MATERIAL PROVIDED
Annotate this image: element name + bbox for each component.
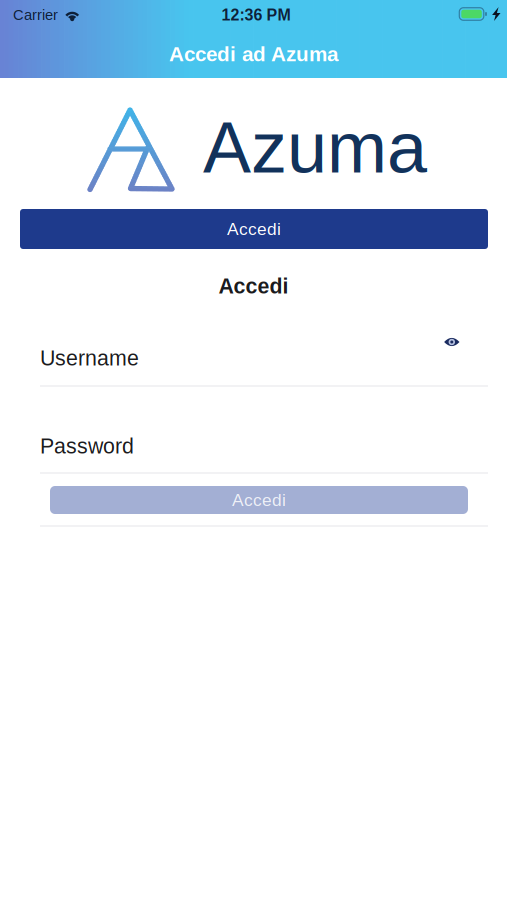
button[interactable]: Accedi <box>20 209 488 249</box>
staticText: Username <box>40 346 139 370</box>
staticText: Accedi <box>218 274 288 298</box>
staticText: Carrier <box>13 7 58 23</box>
button[interactable]: Show password <box>435 327 469 357</box>
staticText: Accedi <box>227 219 281 239</box>
staticText: Azuma <box>203 107 427 188</box>
staticText: 12:36 PM <box>222 6 290 24</box>
button[interactable]: Accedi <box>50 486 468 514</box>
staticText: Password <box>40 434 134 458</box>
staticText: Accedi <box>232 490 286 510</box>
staticText: Accedi ad Azuma <box>169 42 338 66</box>
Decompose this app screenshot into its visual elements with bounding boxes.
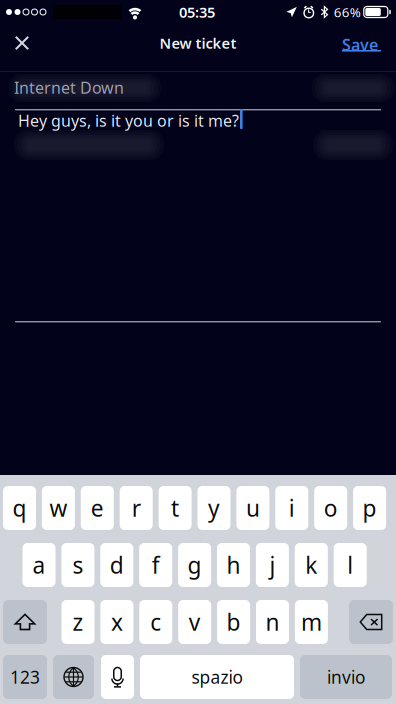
staticText: c	[150, 607, 161, 637]
staticText: p	[363, 493, 377, 523]
staticText: f	[152, 550, 160, 580]
button[interactable]: Save	[342, 26, 396, 60]
button[interactable]: i	[275, 486, 308, 530]
staticText: u	[246, 493, 260, 523]
staticText: o	[324, 493, 338, 523]
button[interactable]: e	[81, 486, 114, 530]
button[interactable]: spazio	[140, 655, 294, 699]
staticText: 66%	[334, 3, 361, 21]
button[interactable]: u	[236, 486, 269, 530]
button[interactable]: f	[139, 543, 172, 587]
staticText: d	[110, 550, 124, 580]
button[interactable]: c	[139, 600, 172, 644]
staticText: g	[188, 550, 202, 580]
button[interactable]: Dictate	[101, 655, 134, 699]
staticText: y	[208, 493, 220, 523]
button[interactable]: k	[295, 543, 328, 587]
button[interactable]: m	[295, 600, 328, 644]
button[interactable]: invio	[300, 655, 392, 699]
staticText: q	[12, 493, 26, 523]
staticText: r	[132, 493, 141, 523]
button[interactable]: x	[100, 600, 133, 644]
staticText: invio	[327, 666, 365, 688]
button[interactable]: Next keyboard	[53, 655, 94, 699]
button[interactable]: b	[217, 600, 250, 644]
staticText: n	[266, 607, 280, 637]
staticText: h	[226, 550, 240, 580]
staticText: v	[189, 607, 201, 637]
staticText: a	[32, 550, 46, 580]
button[interactable]: p	[353, 486, 386, 530]
staticText: w	[49, 493, 67, 523]
staticText: l	[347, 550, 353, 580]
staticText: 05:35	[179, 2, 215, 22]
button[interactable]: s	[61, 543, 94, 587]
button[interactable]: l	[334, 543, 367, 587]
staticText: x	[111, 607, 123, 637]
staticText: Internet Down	[14, 77, 124, 98]
button[interactable]: g	[178, 543, 211, 587]
staticText: t	[171, 493, 179, 523]
staticText: Save	[342, 34, 378, 55]
staticText: 123	[10, 666, 40, 688]
button[interactable]: t	[159, 486, 192, 530]
staticText: m	[301, 607, 322, 637]
button[interactable]: d	[100, 543, 133, 587]
staticText: e	[91, 493, 104, 523]
button[interactable]: Delete	[349, 600, 393, 644]
button[interactable]: n	[256, 600, 289, 644]
button[interactable]: Shift	[3, 600, 47, 644]
staticText: i	[289, 493, 295, 523]
staticText: b	[227, 607, 241, 637]
button[interactable]: r	[120, 486, 153, 530]
button[interactable]: w	[42, 486, 75, 530]
button[interactable]: Close	[0, 26, 44, 60]
staticText: z	[72, 607, 84, 637]
button[interactable]: q	[3, 486, 36, 530]
staticText: k	[305, 550, 317, 580]
staticText: s	[72, 550, 83, 580]
button[interactable]: o	[314, 486, 347, 530]
button[interactable]: 123	[3, 655, 47, 699]
staticText: Hey guys, is it you or is it me?	[18, 110, 239, 131]
staticText: j	[269, 550, 275, 580]
button[interactable]: y	[198, 486, 230, 530]
button[interactable]: z	[62, 600, 94, 644]
button[interactable]: v	[178, 600, 211, 644]
staticText: New ticket	[160, 33, 236, 53]
button[interactable]: j	[256, 543, 289, 587]
button[interactable]: a	[22, 543, 56, 587]
staticText: spazio	[192, 666, 242, 688]
button[interactable]: h	[217, 543, 250, 587]
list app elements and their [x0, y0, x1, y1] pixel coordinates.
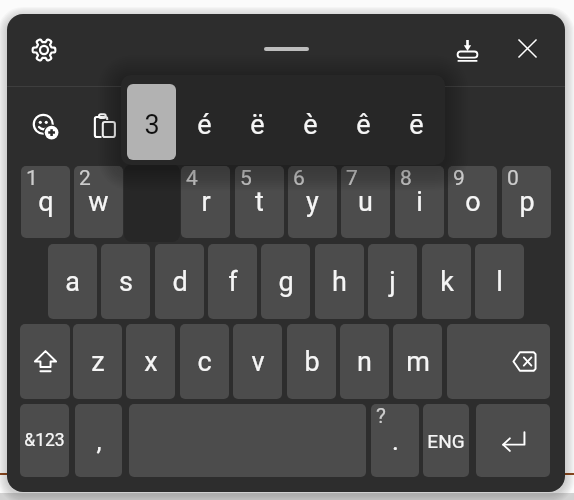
button[interactable]: f [208, 244, 257, 319]
button[interactable]: c [180, 324, 229, 399]
button[interactable]: 3 [127, 84, 176, 160]
staticText: 6 [293, 166, 305, 191]
button[interactable]: n [340, 324, 389, 399]
staticText: w [88, 186, 109, 218]
staticText: é [197, 109, 212, 141]
button[interactable]: 9 [448, 166, 497, 238]
staticText: z [91, 346, 105, 378]
staticText: n [357, 346, 372, 378]
button[interactable]: h [315, 244, 364, 319]
staticText: f [228, 266, 238, 298]
button[interactable]: ē [390, 84, 443, 160]
button[interactable]: k [422, 244, 471, 319]
staticText: m [406, 346, 430, 378]
staticText: b [304, 346, 320, 378]
staticText: p [519, 186, 535, 218]
button[interactable]: Keyboard settings [23, 29, 64, 70]
button[interactable]: j [368, 244, 417, 319]
button[interactable]: , [75, 404, 122, 477]
staticText: 9 [453, 166, 465, 191]
button[interactable]: g [261, 244, 310, 319]
button[interactable]: v [233, 324, 282, 399]
staticText: &123 [24, 430, 65, 451]
button[interactable] [20, 324, 70, 399]
button[interactable]: b [287, 324, 336, 399]
button[interactable]: 1 [21, 166, 70, 238]
staticText: l [496, 266, 503, 298]
staticText: 7 [346, 166, 358, 191]
button[interactable]: 2 [74, 166, 123, 238]
button[interactable]: 8 [395, 166, 444, 238]
button[interactable]: ê [337, 84, 390, 160]
button[interactable]: l [475, 244, 524, 319]
staticText: ë [250, 109, 265, 141]
staticText: q [38, 186, 54, 218]
button[interactable]: Dock keyboard [447, 30, 488, 71]
button[interactable]: m [393, 324, 442, 399]
button[interactable]: ? [371, 404, 419, 477]
staticText: h [332, 266, 347, 298]
staticText: 8 [400, 166, 412, 191]
button[interactable]: d [155, 244, 204, 319]
staticText: v [251, 346, 265, 378]
button[interactable]: 5 [235, 166, 284, 238]
button[interactable]: é [178, 84, 231, 160]
staticText: g [278, 266, 294, 298]
staticText: d [172, 266, 188, 298]
button[interactable]: ë [231, 84, 284, 160]
staticText: 1 [26, 166, 38, 191]
button[interactable]: 4 [181, 166, 230, 238]
button[interactable]: Emoji [25, 106, 66, 147]
staticText: t [255, 186, 264, 218]
button[interactable]: Close keyboard [507, 28, 548, 69]
button[interactable]: 7 [341, 166, 390, 238]
staticText: i [416, 186, 423, 218]
button[interactable] [476, 404, 550, 477]
staticText: o [465, 186, 481, 218]
button[interactable]: a [48, 244, 97, 319]
button[interactable]: x [126, 324, 175, 399]
staticText: ê [356, 109, 371, 141]
staticText: 3 [144, 109, 160, 141]
button[interactable]: &123 [20, 404, 69, 477]
staticText: s [119, 266, 133, 298]
staticText: x [144, 346, 158, 378]
staticText: ē [409, 109, 424, 141]
staticText: 4 [186, 166, 198, 191]
staticText: u [358, 186, 373, 218]
staticText: k [440, 266, 454, 298]
staticText: ? [376, 404, 386, 429]
button[interactable]: s [101, 244, 150, 319]
staticText: 2 [79, 166, 91, 191]
button[interactable]: è [284, 84, 337, 160]
staticText: c [197, 346, 212, 378]
button[interactable]: 0 [502, 166, 551, 238]
staticText: 0 [507, 166, 519, 191]
staticText: ENG [427, 430, 465, 452]
button[interactable]: z [73, 324, 122, 399]
staticText: j [389, 266, 396, 298]
staticText: r [201, 186, 211, 218]
staticText: 5 [240, 166, 252, 191]
button[interactable] [447, 324, 550, 399]
button[interactable]: 6 [288, 166, 337, 238]
button[interactable]: Clipboard [84, 105, 125, 146]
staticText: . [392, 426, 399, 456]
staticText: y [306, 186, 319, 218]
button[interactable]: Resize keyboard [255, 36, 317, 62]
button[interactable]: ENG [423, 404, 469, 477]
staticText: , [96, 426, 102, 456]
staticText: a [65, 266, 80, 298]
staticText: è [303, 109, 318, 141]
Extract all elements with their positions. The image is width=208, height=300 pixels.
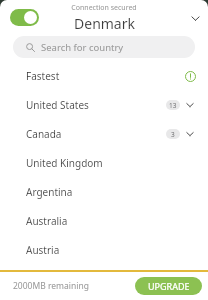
button[interactable]: Argentina xyxy=(0,177,208,206)
staticText: United States xyxy=(26,98,166,112)
staticText: 2000MB remaining xyxy=(13,280,89,292)
staticText: Connection secured xyxy=(71,3,137,13)
button[interactable]: VPN connection toggle, on xyxy=(10,9,39,26)
staticText: Fastest xyxy=(26,69,180,83)
staticText: Search for country xyxy=(41,41,124,54)
staticText: 13 xyxy=(169,101,177,110)
staticText: United Kingdom xyxy=(26,156,180,170)
button[interactable]: Australia xyxy=(0,206,208,235)
staticText: Austria xyxy=(26,243,180,257)
staticText: Australia xyxy=(26,214,180,228)
staticText: 3 xyxy=(171,130,175,139)
staticText: UPGRADE xyxy=(148,280,190,292)
button[interactable]: United States xyxy=(0,90,208,119)
button[interactable]: Austria xyxy=(0,235,208,264)
button[interactable]: Canada xyxy=(0,119,208,148)
button[interactable]: UPGRADE xyxy=(135,277,202,295)
button[interactable]: Search for country xyxy=(13,36,195,58)
staticText: Denmark xyxy=(74,14,135,33)
button[interactable]: Fastest xyxy=(0,61,208,90)
button[interactable]: Expand connection details xyxy=(182,5,208,31)
button[interactable]: United Kingdom xyxy=(0,148,208,177)
staticText: Canada xyxy=(26,127,166,141)
staticText: Argentina xyxy=(26,185,180,199)
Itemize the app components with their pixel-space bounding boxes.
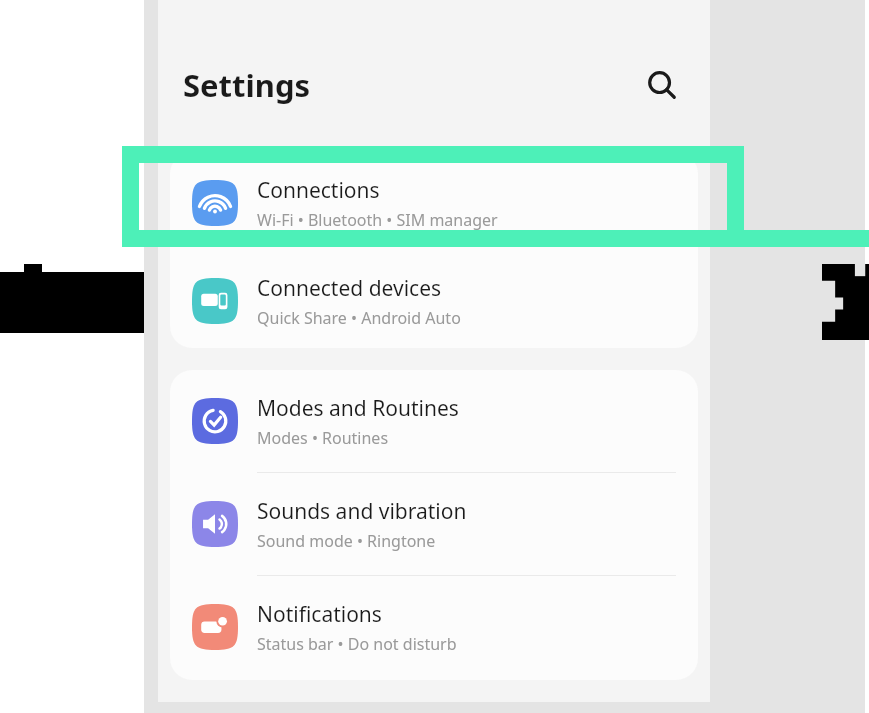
button[interactable]: Search — [638, 61, 686, 109]
staticText: Sounds and vibration — [257, 497, 467, 526]
button[interactable]: Notifications — [170, 576, 698, 678]
staticText: Modes • Routines — [257, 427, 389, 449]
button[interactable]: Connections — [170, 152, 698, 254]
staticText: Quick Share • Android Auto — [257, 307, 461, 329]
button[interactable]: Sounds and vibration — [170, 473, 698, 575]
staticText: Sound mode • Ringtone — [257, 530, 436, 552]
staticText: Connected devices — [257, 274, 442, 303]
staticText: Modes and Routines — [257, 394, 459, 423]
staticText: Notifications — [257, 600, 382, 629]
staticText: Settings — [183, 64, 311, 106]
staticText: Status bar • Do not disturb — [257, 633, 457, 655]
staticText: Wi-Fi • Bluetooth • SIM manager — [257, 209, 498, 231]
staticText: Connections — [257, 176, 380, 205]
button[interactable]: Connected devices — [170, 254, 698, 348]
button[interactable]: Modes and Routines — [170, 370, 698, 472]
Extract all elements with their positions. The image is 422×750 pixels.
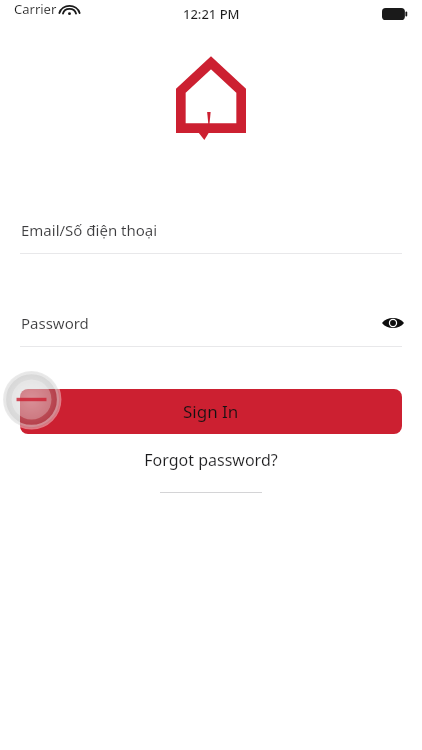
button[interactable]: Accessibility shortcut: [3, 371, 60, 428]
button[interactable]: Show password: [376, 306, 410, 340]
staticText: Sign In: [183, 400, 239, 423]
staticText: 12:21 PM: [183, 5, 240, 23]
button[interactable]: Email/Số điện thoại: [0, 206, 422, 254]
staticText: Forgot password?: [144, 449, 278, 471]
staticText: Email/Số điện thoại: [21, 220, 158, 240]
button[interactable]: Sign In: [20, 389, 402, 434]
staticText: Password: [21, 313, 89, 333]
button[interactable]: Forgot password?: [134, 445, 288, 475]
button[interactable]: [0, 299, 422, 347]
staticText: Carrier: [14, 0, 57, 18]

WHAT TO PRODUCE
Copy every line in the listing above where the string "boxes" turns up.

TASK RESPONSE
Decompose this app screenshot into its visual elements with bounding boxes.
Itemize the app components with their pixel-space bounding boxes.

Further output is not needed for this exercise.